Perfume: The Story of a Murderer -- Untrustworthy Senses

Perfume stars Ben Whishaw as Jean-Baptiste Grenouille, Dustin Hoffman as Giuseppe Baldini and Alan Rickman as Richis.

(Warning: Plot Spoilers Ahead)

Jean-Baptiste is so zealously dedicated to his trade that he kills young women to extract their scent. He eventually makes a perfume that overwhelms other people's ability to think rationally.

General Theme: Our fleshly senses are not dependable for moral guidance.

Toward the end of the movie, Jean-Baptiste is brought before a crowd of people to be executed for his numerous murders. But Jean-Baptiste knows how to win them over: By appealing to their fleshly senses. So he pours a little of his masterpiece perfume on a handkerchief and waves it over the crowd. When they catch the scent they forget all about Jean-Baptiste, get naked and have a huge orgy out in the open air. They yell, "This man is not a criminal, he is an angel!" Even the "holy" bishop, who is supposed to be the people's moral guide, bows down before Jean-Baptiste's fleshly accomplishments.

Richis was more determined than everyone else in his town to protect his daughter, Laura, and bring Jean-Baptiste to justice. But his daughter's death kept him sober only a little longer than everyone else. Just like everyone else, Richis, the father of a murdered daughter, gave way to his fleshly senses.

The point is not that orgies are bad (though they are) or that the Catholic church has a misguided sense of God's justice (though it does).
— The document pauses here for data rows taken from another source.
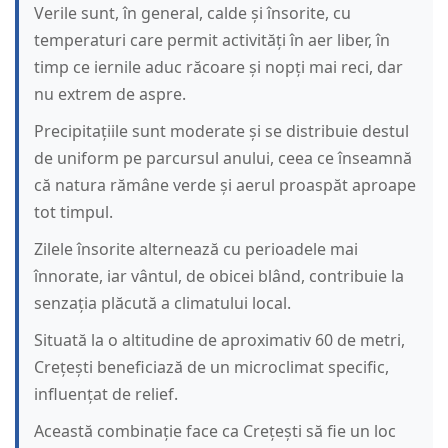
Verile sunt, în general, calde și însorite, cu
temperaturi care permit activități în aer liber, în
timp ce iernile aduc răcoare și nopți mai reci, dar
nu extrem de aspre.
Precipitațiile sunt moderate și se distribuie destul
de uniform pe parcursul anului, ceea ce înseamnă
că natura rămâne verde și aerul proaspăt aproape
tot timpul.
Zilele însorite alternează cu perioadele mai
înnorate, iar vântul, de obicei blând, contribuie la
senzația plăcută a climatului local.
Situată la o altitudine de aproximativ 60 de metri,
Crețești beneficiază de un microclimat specific,
influențat de relief.
Această combinație face ca Crețești să fie un loc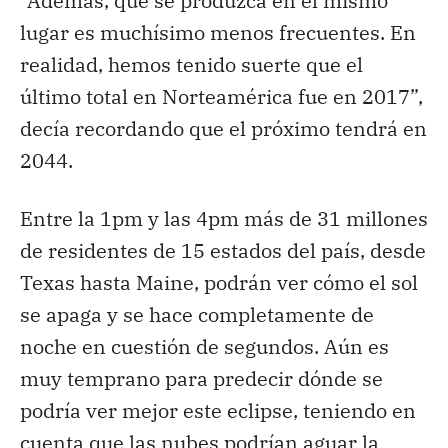
“Además, que se produzca en el mismo
lugar es muchísimo menos frecuentes. En
realidad, hemos tenido suerte que el
último total en Norteamérica fue en 2017”,
decía recordando que el próximo tendrá en
2044.
Entre la 1pm y las 4pm más de 31 millones
de residentes de 15 estados del país, desde
Texas hasta Maine, podrán ver cómo el sol
se apaga y se hace completamente de
noche en cuestión de segundos. Aún es
muy temprano para predecir dónde se
podría ver mejor este eclipse, teniendo en
cuenta que las nubes podrían aguar la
The point is that our fleshly senses are not dependable for moral guidance.

Our flesh wants to take care of itself, that's all it can think to do. This is good so far as we shouldn't take our lives for granted. But God designed us for much more than self-preservation, especially when self-preservation turns into reckless indulgence.

2 comments:

Anonymous said...

Well said. Too many people focus on the unsavory characterization and vile behavior to take any positive meaning from this movie.

john doyle said...

Still, it was a pretty cool orgy scene. It was shot in a square in Barcelona, and all those naked people were local volunteers.
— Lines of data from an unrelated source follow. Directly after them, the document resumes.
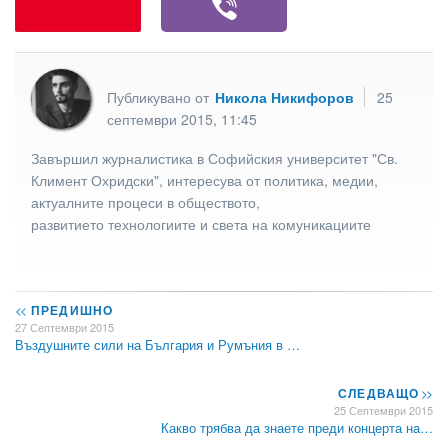
Публикувано от
Никола Никифоров
25
септември 2015, 11:45
Завършил журналистика в Софийския университет "Св.
Климент Охридски", интересува от политика, медии,
актуалните процеси в обществото,
развитието технологиите и света на комуникациите
<<
ПРЕДИШНО
27 Септември 2015
Въздушните сили на България и Румъния в …
СЛЕДВАЩО
>>
25 Септември 2015
Какво трябва да знаете преди концерта на…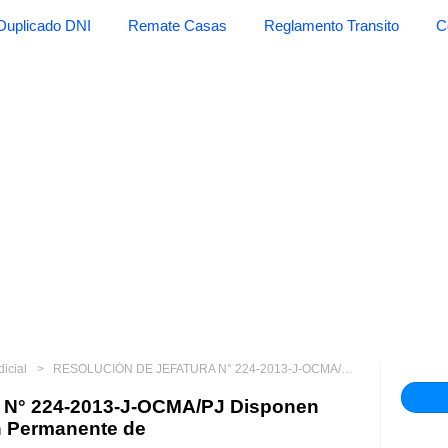
Duplicado DNI
Remate Casas
Reglamento Transito
C
dicial
RESOLUCIÓN DE JEFATURA N° 224-2013-J-OCMA/PJ Disponen conformación de la Comisión Permanente de
° 224-2013-J-OCMA/PJ Disponen
n Permanente de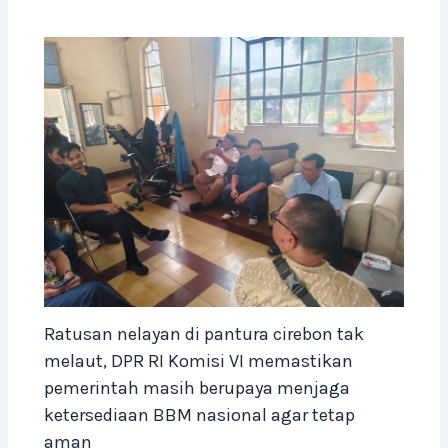
Ratusan nelayan di pantura cirebon tak
melaut, DPR RI Komisi VI memastikan
pemerintah masih berupaya menjaga
ketersediaan BBM nasional agar tetap
aman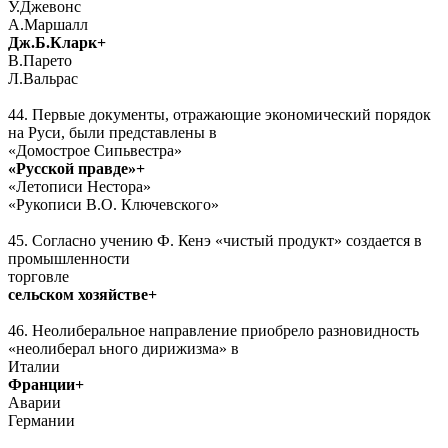
У.Джевонс
А.Маршалл
Дж.Б.Кларк+
В.Парето
Л.Вальрас
44. Первые документы, отражающие экономический порядок
на Руси, были представлены в
«Домострое Сипьвестра»
«Русской правде»+
«Летописи Нестора»
«Рукописи В.О. Ключевского»
45. Согласно учению Ф. Кенэ «чистый продукт» создается в
промышленности
торговле
сельском хозяйстве+
46. Неолиберальное направление приобрело разновидность
«неолиберал ьного дирижизма» в
Италии
Франции+
Аварии
Германии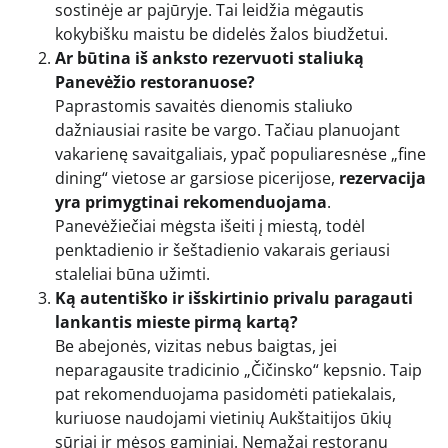
sostinėje ar pajūryje. Tai leidžia mėgautis
kokybišku maistu be didelės žalos biudžetui.
Ar būtina iš anksto rezervuoti staliuką
Panevėžio restoranuose?
Paprastomis savaitės dienomis staliuko
dažniausiai rasite be vargo. Tačiau planuojant
vakarienę savaitgaliais, ypač populiaresnėse „fine
dining“ vietose ar garsiose picerijose,
rezervacija
yra primygtinai rekomenduojama
.
Panevėžiečiai mėgsta išeiti į miestą, todėl
penktadienio ir šeštadienio vakarais geriausi
staleliai būna užimti.
Ką autentiško ir išskirtinio privalu paragauti
lankantis mieste pirmą kartą?
Be abejonės, vizitas nebus baigtas, jei
neparagausite tradicinio „Čičinsko“ kepsnio. Taip
pat rekomenduojama pasidomėti patiekalais,
kuriuose naudojami vietinių Aukštaitijos ūkių
sūriai ir mėsos gaminiai. Nemažai restoranų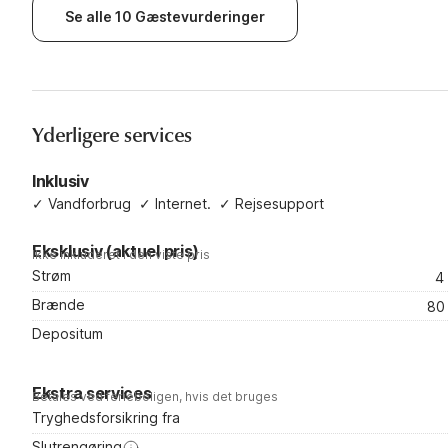
abgeschieden und ruhig. Hunde sind
Se alle 10 Gæstevurderinger
willkommen und die Landschaft der
Region ist sehr schön. Empfehlungen:
Langfossen, Folgefonna Nationalpark
Yderligere services
Inklusiv
✓
Vandforbrug
✓
Internet.
✓
Rejsesupport
Eksklusiv (aktuel pris)
Ikke inkluderet i den viste pris
Strøm
4
Brænde
80
Depositum
Ekstra services
Betales ved ferieboligen, hvis det bruges
Tryghedsforsikring fra
Slutrengøring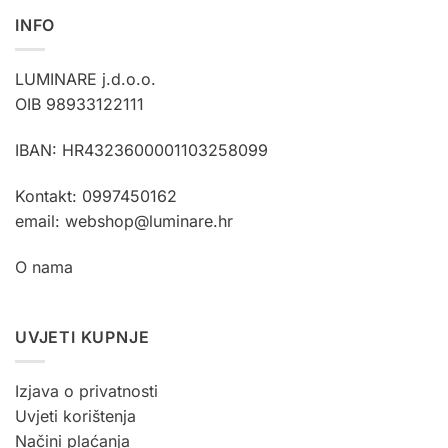
INFO
LUMINARE j.d.o.o.
OIB 98933122111
IBAN: HR4323600001103258099
Kontakt: 0997450162
email: webshop@luminare.hr
O nama
UVJETI KUPNJE
Izjava o privatnosti
Uvjeti korištenja
Načini plaćanja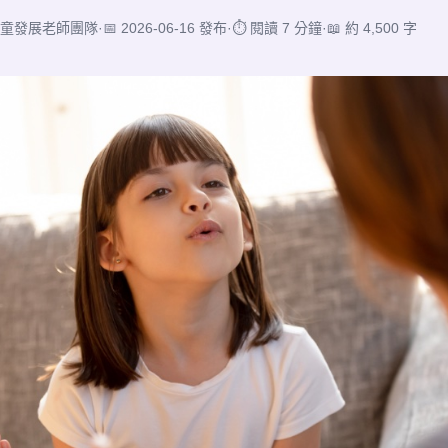
兒童發展老師團隊
·
📅 2026-06-16 發布
·
⏱ 閱讀 7 分鐘
·
📖 約 4,500 字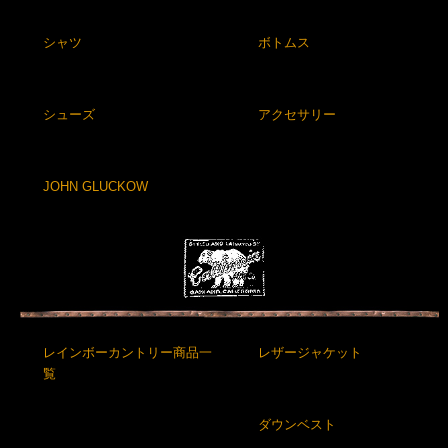
シャツ
ボトムス
シューズ
アクセサリー
JOHN GLUCKOW
レインボーカントリー商品一
レザージャケット
覧
ダウンベスト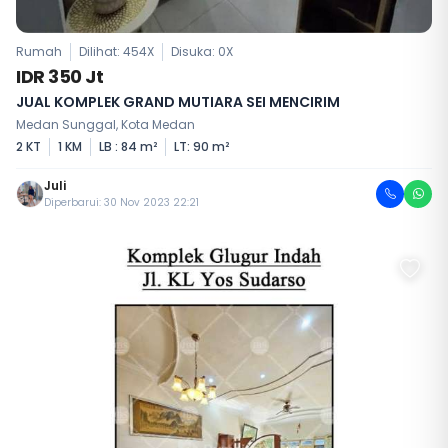
Rumah
Dilihat: 454X
Disuka:
0
X
IDR 350 Jt
JUAL KOMPLEK GRAND MUTIARA SEI MENCIRIM
Medan Sunggal, Kota Medan
2 KT
1 KM
LB : 84 m²
LT: 90 m²
Juli
Diperbarui: 30 Nov 2023 22:21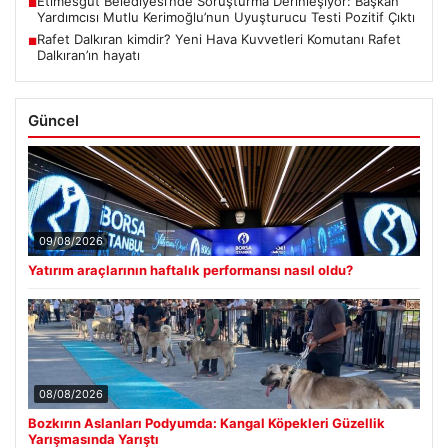
Etimesgut Belediyesi’nde Soruşturma Derinleşiyor: Başkan
■
Yardımcısı Mutlu Kerimoğlu’nun Uyuşturucu Testi Pozitif Çıktı
Rafet Dalkıran kimdir? Yeni Hava Kuvvetleri Komutanı Rafet
■
Dalkıran’ın hayatı
Güncel
09/08/2026
Yatırım araçlarının haftalık performansı nasıl oldu?
08/08/2026
Bozkırın Aslanları Podyumda: Kangal Köpekleri Güzellik
Yarışmasında Yarıştı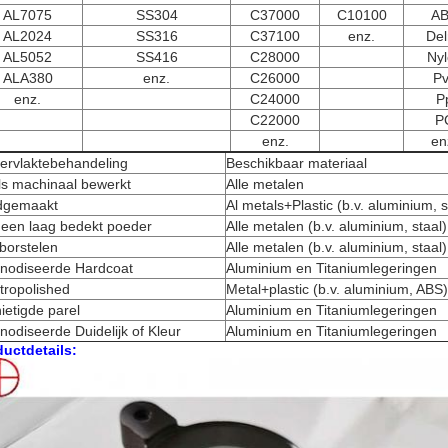
AL7075
SS304
C37000
C10100
A
AL2024
SS316
C37100
enz.
Del
AL5052
SS416
C28000
Ny
ALA380
enz.
C26000
P
enz.
C24000
P
C22000
P
enz.
en
ervlaktebehandeling
Beschikbaar materiaal
ls machinaal bewerkt
Alle metalen
dgemaakt
Al metals+Plastic (b.v. aluminium, s
 een laag bedekt poeder
Alle metalen (b.v. aluminium, staal)
borstelen
Alle metalen (b.v. aluminium, staal)
nodiseerde Hardcoat
Aluminium en Titaniumlegeringen
tropolished
Metal+plastic (b.v. aluminium, ABS)
ietigde parel
Aluminium en Titaniumlegeringen
odiseerde Duidelijk of Kleur
Aluminium en Titaniumlegeringen
uctdetails:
Maybe part of the idea is that the obsessive fetishisation and mystification of femininity kills off the real at the expense of the illusion. The movie contends that Paris became the perfume capital of the world because of all those smelly Parisians walking around the streets. At some point the natural human smell must have become repugnant to civilized Western people -- maybe it was when Descartes re-energized a dualism that made the body something less than the mind. The secret of Jean-Baptiste's perfume was to distill the essence of natural womanly smell, then to sell it back to women who were already exuding an excess of that smell. Sounds like the irony of modern marketing.